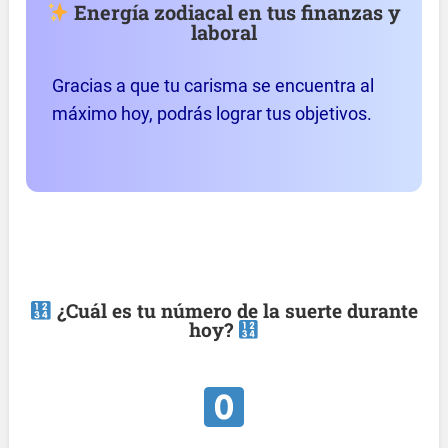
Energía zodiacal en tus finanzas y
laboral
Gracias a que tu carisma se encuentra al
máximo hoy, podrás lograr tus objetivos.
¿Cuál es tu número de la suerte durante
hoy?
--------
• [What the exercise asks]
Leave out the pictures, and give all the records again exactly.

• [Exercise output]
Energía zodiacal en tus finanzas y
laboral
Gracias a que tu carisma se encuentra al
máximo hoy, podrás lograr tus objetivos.
¿Cuál es tu número de la suerte durante
hoy?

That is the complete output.